How to Verify AI-Generated Claims
- Statistics and data: Search for the original source, not the number
- Citations: Check DOI or search title directly in Google Scholar
- Quotes: Search the exact quote to find the original context
- Recent events: Search for news coverage from the claimed date
- Expert claims: Search the person's name with the claim to verify attribution
Frequently Asked Questions
Will AI hallucination ever be solved?
Current evidence suggests hallucination can be significantly reduced but may be fundamentally difficult to eliminate from probabilistic language models. RAG, better training data, and improved RLHF continue reducing rates. Whether it reaches functionally zero is unclear. For now, human verification of high-stakes claims remains necessary.
Are smaller models worse at hallucination?
Generally yes — smaller models have less knowledge and are more likely to fill gaps with plausible-sounding guesses.
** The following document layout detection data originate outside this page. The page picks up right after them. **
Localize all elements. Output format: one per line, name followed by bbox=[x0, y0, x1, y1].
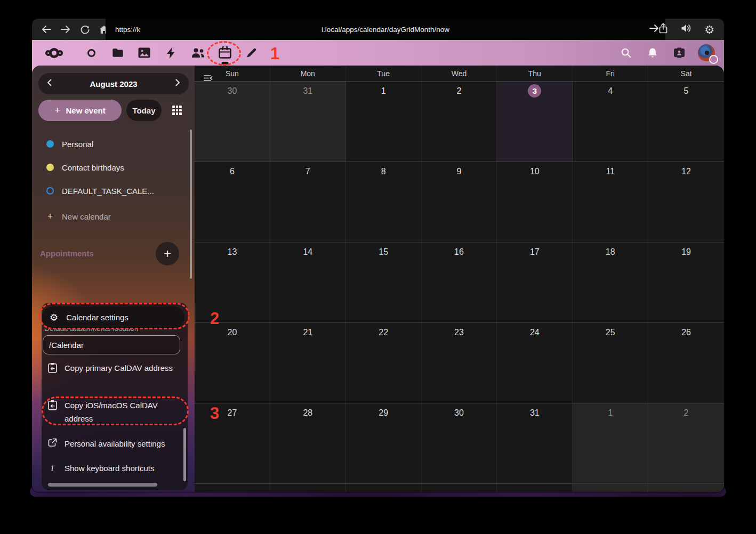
files-app-icon[interactable] bbox=[108, 40, 127, 66]
calendar-list-item[interactable]: Personal bbox=[32, 136, 195, 152]
day-cell-partial[interactable] bbox=[422, 484, 497, 492]
day-cell-partial[interactable] bbox=[648, 484, 724, 492]
show-keyboard-shortcuts-button[interactable]: i Show keyboard shortcuts bbox=[42, 462, 154, 475]
notes-app-icon[interactable] bbox=[242, 40, 261, 66]
today-button[interactable]: Today bbox=[126, 100, 162, 121]
day-cell-29[interactable]: 29 bbox=[346, 403, 422, 483]
url-bar[interactable]: l.local/apps/calendar/dayGridMonth/now h… bbox=[106, 19, 665, 40]
day-cell-15[interactable]: 15 bbox=[346, 242, 422, 322]
grid-view-icon[interactable] bbox=[172, 106, 182, 115]
contacts-app-icon[interactable] bbox=[186, 40, 210, 66]
copy-ios-macos-caldav-button[interactable]: Copy iOS/macOS CalDAV address bbox=[42, 399, 181, 425]
url-text-right: l.local/apps/calendar/dayGridMonth/now bbox=[106, 26, 665, 34]
prev-month-chevron-icon[interactable] bbox=[47, 79, 52, 88]
clipboard-arrow-icon bbox=[47, 400, 58, 425]
weekday-wed: Wed bbox=[422, 66, 497, 81]
forward-icon[interactable] bbox=[59, 25, 73, 34]
activity-app-icon[interactable] bbox=[161, 40, 180, 66]
new-event-button[interactable]: + New event bbox=[38, 100, 122, 121]
day-cell-20[interactable]: 20 bbox=[195, 323, 270, 403]
share-icon[interactable] bbox=[658, 23, 668, 36]
nextcloud-logo-icon[interactable] bbox=[36, 40, 71, 66]
settings-gear-icon[interactable]: ⚙ bbox=[704, 24, 714, 35]
appointments-heading: Appointments bbox=[40, 249, 94, 258]
day-cell-partial[interactable] bbox=[497, 484, 573, 492]
day-cell-30[interactable]: 30 bbox=[422, 403, 497, 483]
day-cell-22[interactable]: 22 bbox=[346, 323, 422, 403]
day-cell-26[interactable]: 26 bbox=[648, 323, 724, 403]
calendar-list-item[interactable]: Contact birthdays bbox=[32, 159, 195, 175]
weekday-tue: Tue bbox=[346, 66, 422, 81]
day-cell-3[interactable]: 3 bbox=[497, 82, 573, 161]
reload-icon[interactable] bbox=[78, 25, 92, 34]
day-cell-21[interactable]: 21 bbox=[270, 323, 346, 403]
photos-app-icon[interactable] bbox=[134, 40, 154, 66]
day-cell-11[interactable]: 11 bbox=[573, 162, 648, 242]
today-badge: 3 bbox=[528, 84, 541, 98]
day-cell-6[interactable]: 6 bbox=[195, 162, 270, 242]
day-cell-18[interactable]: 18 bbox=[573, 242, 648, 322]
calendar-list-item[interactable]: DEFAULT_TASK_CALE... bbox=[32, 183, 195, 199]
month-navigation: August 2023 bbox=[38, 73, 189, 94]
day-cell-25[interactable]: 25 bbox=[573, 323, 648, 403]
day-cell-17[interactable]: 17 bbox=[497, 242, 573, 322]
day-cell-12[interactable]: 12 bbox=[648, 162, 724, 242]
calendar-week-row-partial bbox=[195, 484, 724, 492]
day-cell-2[interactable]: 2 bbox=[422, 82, 497, 161]
panel-scrollbar-horizontal[interactable] bbox=[48, 483, 157, 487]
go-arrow-icon[interactable] bbox=[649, 24, 659, 35]
day-cell-16[interactable]: 16 bbox=[422, 242, 497, 322]
browser-window: l.local/apps/calendar/dayGridMonth/now h… bbox=[32, 19, 724, 492]
plus-icon: + bbox=[54, 104, 60, 116]
next-month-chevron-icon[interactable] bbox=[175, 79, 180, 88]
copy-primary-caldav-button[interactable]: Copy primary CalDAV address bbox=[42, 361, 181, 375]
day-cell-8[interactable]: 8 bbox=[346, 162, 422, 242]
audio-icon[interactable] bbox=[681, 23, 691, 35]
day-cell-partial[interactable] bbox=[270, 484, 346, 492]
day-cell-4[interactable]: 4 bbox=[573, 82, 648, 161]
day-cell-27[interactable]: 27 bbox=[195, 403, 270, 483]
personal-availability-button[interactable]: Personal availability settings bbox=[42, 437, 165, 450]
day-cell-1[interactable]: 1 bbox=[573, 403, 648, 483]
day-cell-23[interactable]: 23 bbox=[422, 323, 497, 403]
day-cell-31[interactable]: 31 bbox=[497, 403, 573, 483]
avatar[interactable] bbox=[697, 40, 716, 66]
browser-toolbar: l.local/apps/calendar/dayGridMonth/now h… bbox=[32, 19, 724, 40]
day-cell-10[interactable]: 10 bbox=[497, 162, 573, 242]
day-cell-7[interactable]: 7 bbox=[270, 162, 346, 242]
status-badge bbox=[709, 55, 718, 64]
calendar-month-view: SunMonTueWedThuFriSat 303112345678910111… bbox=[195, 66, 724, 492]
day-cell-9[interactable]: 9 bbox=[422, 162, 497, 242]
calendar-week-row: 6789101112 bbox=[195, 162, 724, 242]
search-icon[interactable] bbox=[616, 40, 636, 66]
day-cell-1[interactable]: 1 bbox=[346, 82, 422, 161]
info-italic-icon: i bbox=[47, 463, 58, 475]
day-cell-5[interactable]: 5 bbox=[648, 82, 724, 161]
day-cell-13[interactable]: 13 bbox=[195, 242, 270, 322]
back-icon[interactable] bbox=[39, 25, 53, 34]
day-cell-partial[interactable] bbox=[195, 484, 270, 492]
day-cell-partial[interactable] bbox=[346, 484, 422, 492]
day-cell-partial[interactable] bbox=[573, 484, 648, 492]
day-cell-2[interactable]: 2 bbox=[648, 403, 724, 483]
day-cell-24[interactable]: 24 bbox=[497, 323, 573, 403]
day-cell-30[interactable]: 30 bbox=[195, 82, 270, 161]
weekday-sat: Sat bbox=[648, 66, 724, 81]
day-cell-31[interactable]: 31 bbox=[270, 82, 346, 161]
collapse-sidebar-icon[interactable] bbox=[203, 74, 213, 84]
day-cell-19[interactable]: 19 bbox=[648, 242, 724, 322]
sidebar-scrollbar[interactable] bbox=[190, 130, 192, 279]
calendar-week-row: 20212223242526 bbox=[195, 323, 724, 403]
new-calendar-button[interactable]: + New calendar bbox=[32, 208, 195, 224]
calendar-settings-button[interactable]: ⚙ Calendar settings bbox=[42, 306, 184, 328]
weekday-thu: Thu bbox=[497, 66, 573, 81]
attachments-location-input[interactable] bbox=[43, 335, 180, 354]
dashboard-app-icon[interactable] bbox=[82, 40, 101, 66]
notifications-bell-icon[interactable] bbox=[643, 40, 662, 66]
panel-scrollbar-vertical[interactable] bbox=[183, 428, 186, 481]
day-cell-14[interactable]: 14 bbox=[270, 242, 346, 322]
contacts-menu-icon[interactable] bbox=[670, 40, 689, 66]
add-appointment-button[interactable]: + bbox=[156, 242, 179, 265]
day-cell-28[interactable]: 28 bbox=[270, 403, 346, 483]
calendar-app-icon[interactable] bbox=[215, 40, 235, 66]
But model size isn't the only factor; training methodology and RLHF significantly affect hallucination rates. Some smaller, better-trained models outperform larger poorly-trained ones.
Which AI tool has the lowest hallucination rate for research?
Perplexity.ai (with web search enabled) has the lowest effective hallucination rate for research tasks because it retrieves sources rather than relying purely on memory. Among pure language models, GPT-5 and Claude 4 Opus have the lowest hallucination rates on general factual tasks in current evaluations.